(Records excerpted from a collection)
== Segment start ==

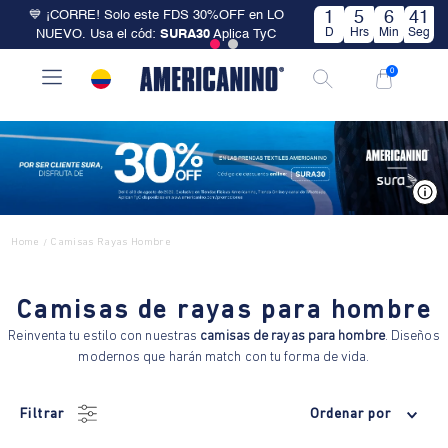
💙 ¡CORRE! Solo este FDS 30%OFF en LO
1
5
6
41
D
Hrs
Min
Seg
NUEVO. Usa el cód:
SURA30
Aplica TyC
0
V
Home
Camisas Rayas Hombre
/
Camisas de rayas para hombre
Reinventa tu estilo con nuestras
camisas de rayas para hombre
. Diseños
modernos que harán match con tu forma de vida.
Filtrar
Ordenar por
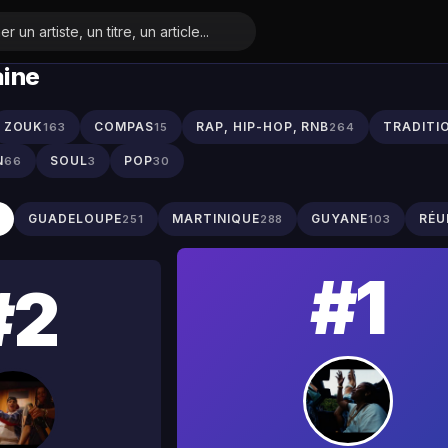
aine
ZOUK
COMPAS
RAP, HIP-HOP, RNB
TRADITI
163
15
264
N
SOUL
POP
66
3
30
S
GUADELOUPE
MARTINIQUE
GUYANE
RÉU
251
288
103
#1
#2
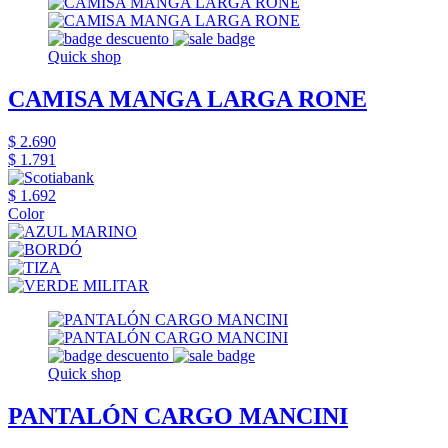
Quick shop
CAMISA MANGA LARGA RONE
$ 2.690
$ 1.791
$ 1.692
Color
Quick shop
PANTALÓN CARGO MANCINI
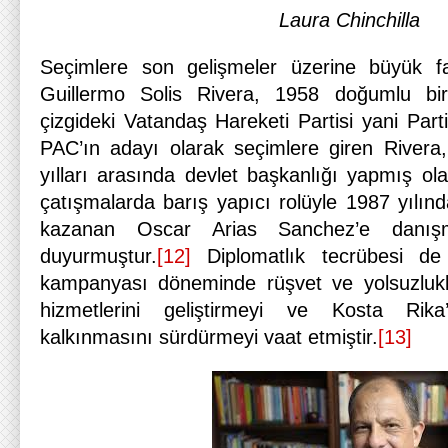
Laura Chinchilla
Seçimlere son gelişmeler üzerine büyük fa
Guillermo Solis Rivera, 1958 doğumlu bir s
çizgideki Vatandaş Hareketi Partisi yani Par
PAC’ın adayı olarak seçimlere giren River
yılları arasında devlet başkanlığı yapmış ol
çatışmalarda barış yapıcı rolüyle 1987 yılın
kazanan Oscar Arias Sanchez’e danışm
duyurmuştur.
[12]
Diplomatlık tecrübesi de
kampanyası döneminde rüşvet ve yolsuzlukl
hizmetlerini geliştirmeyi ve Kosta Rika
kalkınmasını sürdürmeyi vaat etmiştir.
[13]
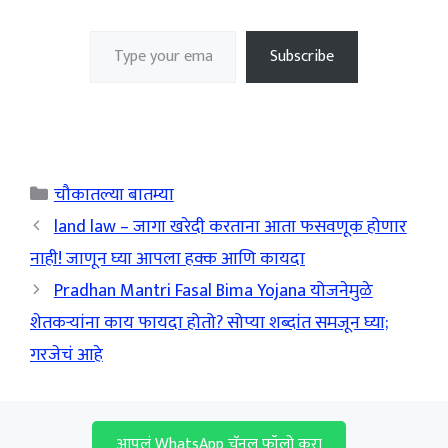
Type your email…
Subscribe
Categories
चौकातल्या बातम्या
land law – जागा खरेदी करताना आता फसवणूक होणार
नाही! जाणून घ्या आपला हक्क आणि कायदा
Pradhan Mantri Fasal Bima Yojana योजनेमुळे
शेतकऱ्यांना काय फायदा होतो? सोप्या शब्दांत समजून घ्या;
गरजेचं आहे
आपलं WhatsApp चॅनल फॉलो करा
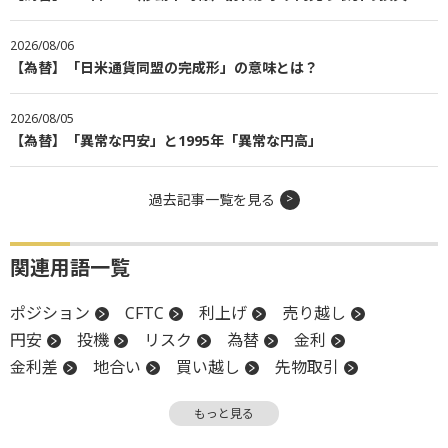
2026/08/06
【為替】「日米通貨同盟の完成形」の意味とは？
2026/08/05
【為替】「異常な円安」と1995年「異常な円高」
過去記事一覧を見る
関連用語一覧
ポジション
CFTC
利上げ
売り越し
円安
投機
リスク
為替
金利
金利差
地合い
買い越し
先物取引
基軸通貨
もっと見る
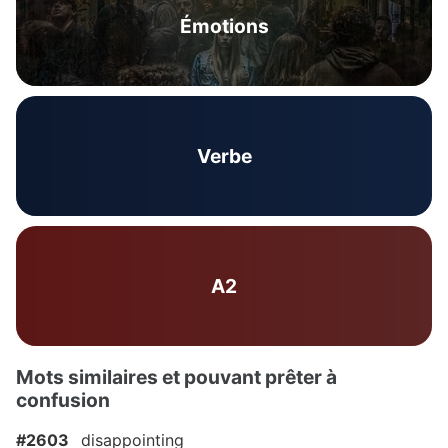
Émotions
Verbe
A2
Mots similaires et pouvant prêter à
confusion
#2603
disappointing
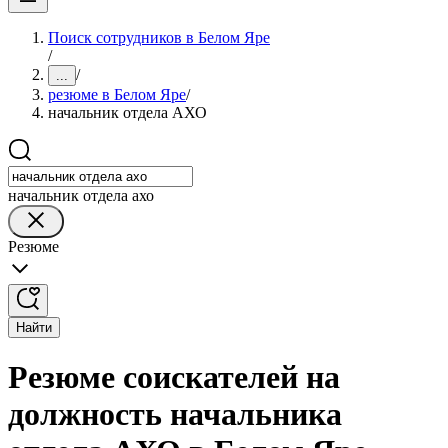
Поиск сотрудников в Белом Яре
/
/
...
резюме в Белом Яре
/
начальник отдела АХО
начальник отдела ахо
Резюме
Найти
Резюме соискателей на
должность начальника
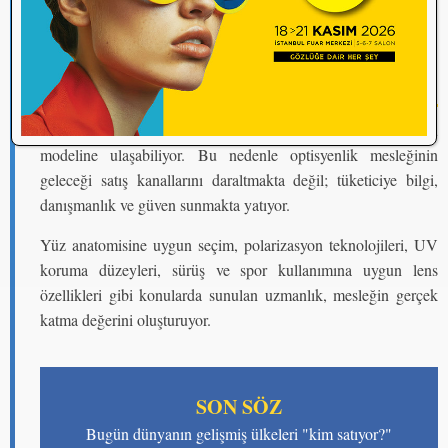
Optisyenliğin Geleceği Yasakta mı,
Uzmanlıkta mı?
Bugün tüketici birkaç saniye içinde yüzlerce güneş gözlüğü
modeline ulaşabiliyor. Bu nedenle optisyenlik mesleğinin
geleceği satış kanallarını daraltmakta değil; tüketiciye bilgi,
danışmanlık ve güven sunmakta yatıyor.
Yüz anatomisine uygun seçim, polarizasyon teknolojileri, UV
koruma düzeyleri, sürüş ve spor kullanımına uygun lens
özellikleri gibi konularda sunulan uzmanlık, mesleğin gerçek
katma değerini oluşturuyor.
SON SÖZ
Bugün dünyanın gelişmiş ülkeleri "kim satıyor?"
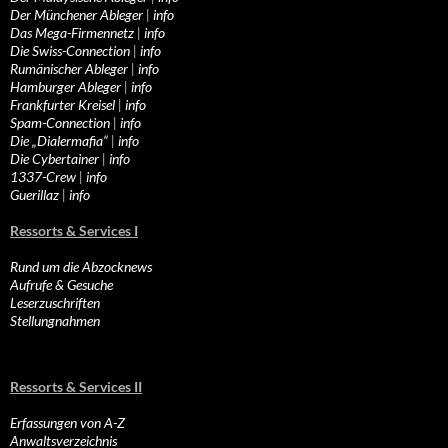
Der Münchener Ableger
|
info
Das Mega-Firmennetz
|
info
Die Swiss-Connection
|
info
Rumänischer Ableger
|
info
Hamburger Ableger
|
info
Frankfurter Kreisel
|
info
Spam-Connection
|
info
Die „Dialermafia“
|
info
Die Cybertainer
|
info
1337-Crew
|
info
Guerillaz
|
info
Ressorts & Services I
Rund um die Abzocknews
Aufrufe & Gesuche
Leserzuschriften
Stellungnahmen
Ressorts & Services II
Erfassungen von A-Z
Anwaltsverzeichnis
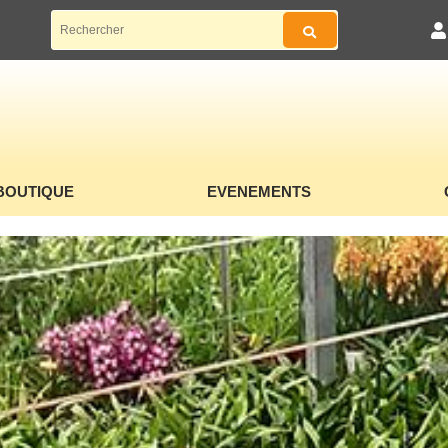
BOUTIQUE
EVENEMENTS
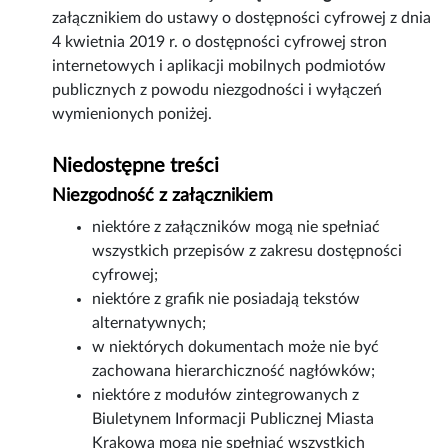
załącznikiem do ustawy o dostępności cyfrowej z dnia
4 kwietnia 2019 r. o dostępności cyfrowej stron
internetowych i aplikacji mobilnych podmiotów
publicznych z powodu niezgodności i wyłączeń
wymienionych poniżej.
Niedostępne treści
Niezgodność z załącznikiem
niektóre z załączników mogą nie spełniać
wszystkich przepisów z zakresu dostępności
cyfrowej;
niektóre z grafik nie posiadają tekstów
alternatywnych;
w niektórych dokumentach może nie być
zachowana hierarchiczność nagłówków;
niektóre z modułów zintegrowanych z
Biuletynem Informacji Publicznej Miasta
Krakowa mogą nie spełniać wszystkich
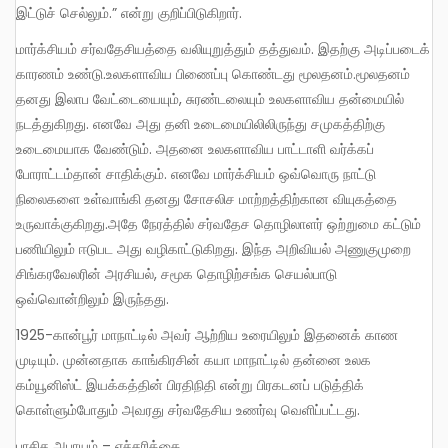
இட்டுச் செல்லும்.” என்று குறிப்பிடுகிறார்.
மார்க்சியம் சர்வதேசியத்தை வலியுறுத்தும் தத்துவம். இதற்கு அடிப்படைக்
காரணம் உண்டு.உலகளாவிய பிணைப்பு கொண்டது மூலதனம்.மூலதனம்
தனது இலாப வேட்டையையும், சுரண்டலையும் உலகளாவிய தன்மையில்
நடத்துகிறது. எனவே அது தனி உடைமையிலிலிருந்து சமுகத்திற்கு
உடைமையாக வேண்டும். அதனை உலகளாவிய பாட்டாளி வர்க்கப்
போராட்டம்தான் சாதிக்கும். எனவே மார்க்சியம் ஒவ்வொரு நாட்டு
நிலைகளை உள்வாங்கி தனது சோசலிச மாற்றத்திற்கான வியுகத்தை
உருவாக்குகிறது.அதே நேரத்தில் சர்வதேச தொழிலாளர் ஒற்றுமை கட்டும்
பணியிலும் ஈடுபட அது வழிகாட்டுகிறது. இந்த அறிவியல் அணுகுமுறை
சிங்கரவேலரின் அரசியல், சமூக தொழிற்சங்க செயல்பாடு
ஒவ்வொன்றிலும் இருந்தது.
1925-கான்பூர் மாநாட்டில் அவர் ஆற்றிய உரையிலும் இதனைக் காண
முடியும். முன்னதாக காங்கிரசின் கயா மாநாட்டில் தன்னை உலக
கம்யூனிஸ்ட் இயக்கத்தின் பிரதிநிதி என்று பிரகடனப் படுத்திக்
கொள்ளும்போதும் அவரது சர்வதேசிய உணர்வு வெளிப்பட்டது.
பாசிச அபாயம் – எச்சரிக்கை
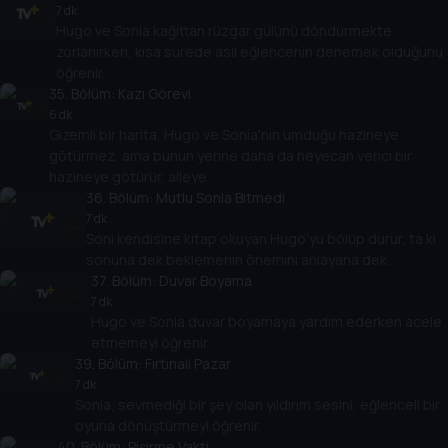
7 dk
Hugo ve Sonia kağıttan rüzgar gülünü döndürmekte
zorlanırken, kısa sürede asıl eğlencenin denemek olduğunu
öğrenir.
35
. Bölüm:
Kazı Görevi
6 dk
Gizemli bir harita, Hugo ve Sonia'nın umduğu hazineye
götürmez, ama bunun yerine daha da heyecan verici bir
hazineye götürür, aileye.
36
. Bölüm:
Mutlu Sonla Bitmedi
7 dk
Soni kendisine kitap okuyan Hugo'yu bölüp durur, ta ki
sonuna dek beklemenin önemini anlayana dek.
37
. Bölüm:
Duvar Boyama
7 dk
Hugo ve Sonia duvar boyamaya yardım ederken acele
etmemeyi öğrenir.
39
. Bölüm:
Fırtınalı Pazar
7 dk
Sonia, sevmediği bir şey olan yıldırım sesini, eğlenceli bir
oyuna dönüştürmeyi öğrenir.
40
. Bölüm:
Pişirme Vakti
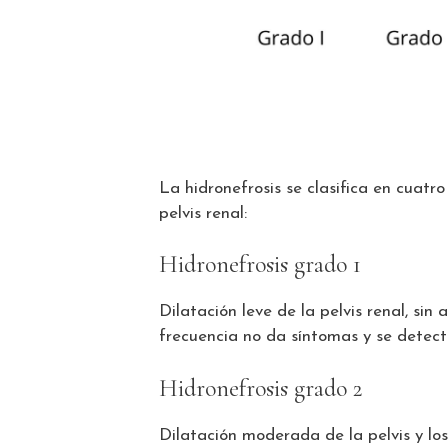
La hidronefrosis se clasifica en cuatr
pelvis renal:
Hidronefrosis grado 1
Dilatación leve de la pelvis renal, sin 
frecuencia no da síntomas y se detect
Hidronefrosis grado 2
Dilatación moderada de la pelvis y los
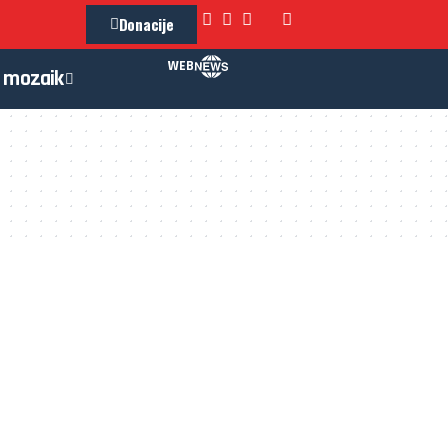
Donacije
WEB
mozaik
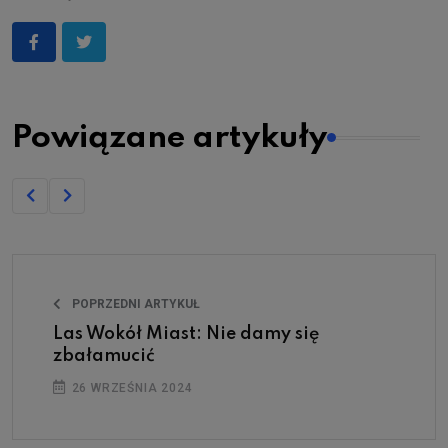
Powiązane artykuły
POPRZEDNI ARTYKUŁ
Las Wokół Miast: Nie damy się
zbałamucić
26 WRZEŚNIA 2024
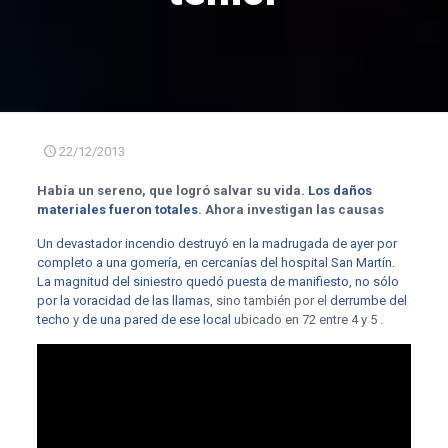
22/12/2013
Había un sereno, que logró salvar su vida.
Los daños
materiales fueron totales
. Ahora investigan las causas
Un devastador incendio destruyó en la madrugada de ayer por
completo a una gomería, en cercanías del hospital San Martín.
La magnitud del siniestro quedó puesta de manifiesto, no sólo
por la voracidad de las llama
s, sino también por el
derrumbe del
techo
y
de una pared de ese local
ubicado en 72 entre 4 y 5 .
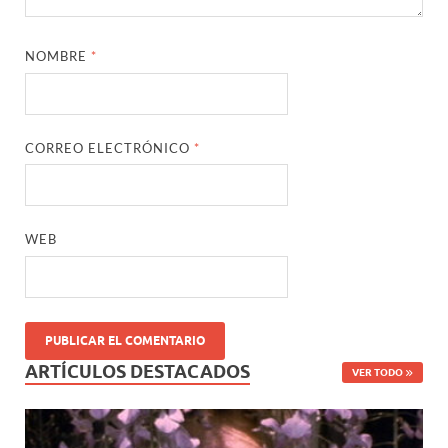
NOMBRE
*
CORREO ELECTRÓNICO
*
WEB
ARTÍCULOS DESTACADOS
VER TODO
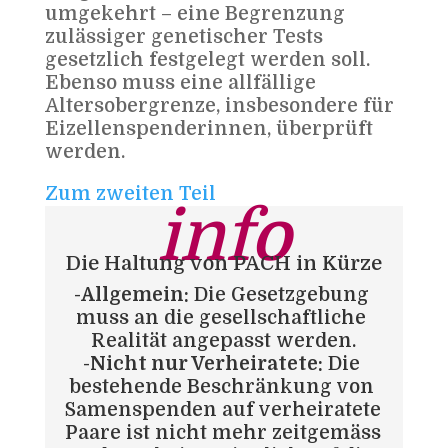
umgekehrt – eine Begrenzung
zulässiger genetischer Tests
gesetzlich festgelegt werden soll.
Ebenso muss eine allfällige
Altersobergrenze, insbesondere für
Eizellenspenderinnen, überprüft
werden.
Zum zweiten Teil
info
Die Haltung von PACH in Kürze
-Allgemein:
 Die Gesetzgebung 
muss an die gesellschaftliche 
Realität angepasst werden.
-Nicht nur Verheiratete:
 Die 
bestehende Beschränkung von 
Samenspenden auf verheiratete 
Paare ist nicht mehr zeitgemäss 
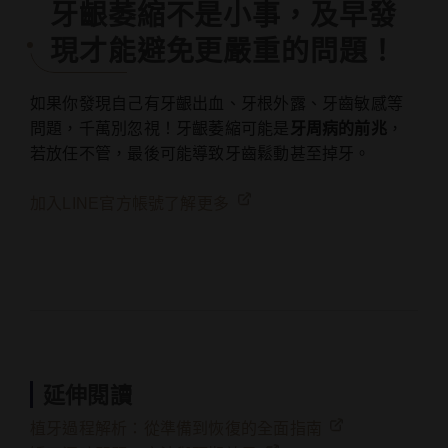
牙齦萎縮不是小事，及早發
現才能避免更嚴重的問題！
如果你發現自己有牙齦出血、牙根外露、牙齒敏感等
問題，千萬別忽視！牙齦萎縮可能是
牙周病的前兆
，
若放任不管，最後可能導致牙齒鬆動甚至掉牙。
加入LINE官方帳號了解更多
延伸閱讀
植牙過程解析：從準備到恢復的全面指南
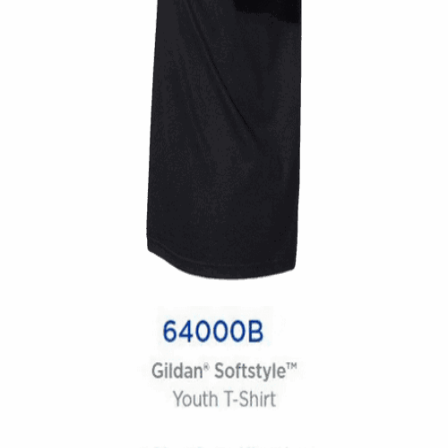
Quick View
UNISEX TSHIRT
Ανδρική μπλούζα Twin Pistons
14,00
€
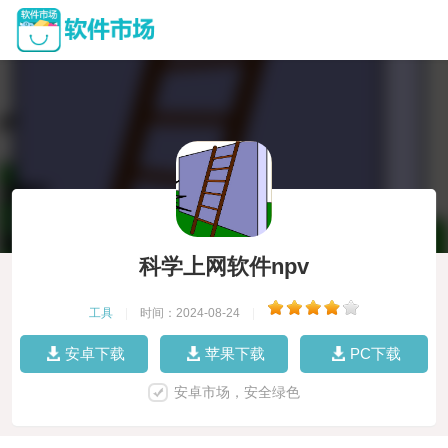
科学上网软件npv
工具
|
时间：2024-08-24
|
安卓下载
苹果下载
PC下载
安卓市场，安全绿色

== Segment end ==

Task item
Search the data above for the word "отдела", then gather each line in which it appears.

Response
начальник отдела АХО
начальник отдела ахо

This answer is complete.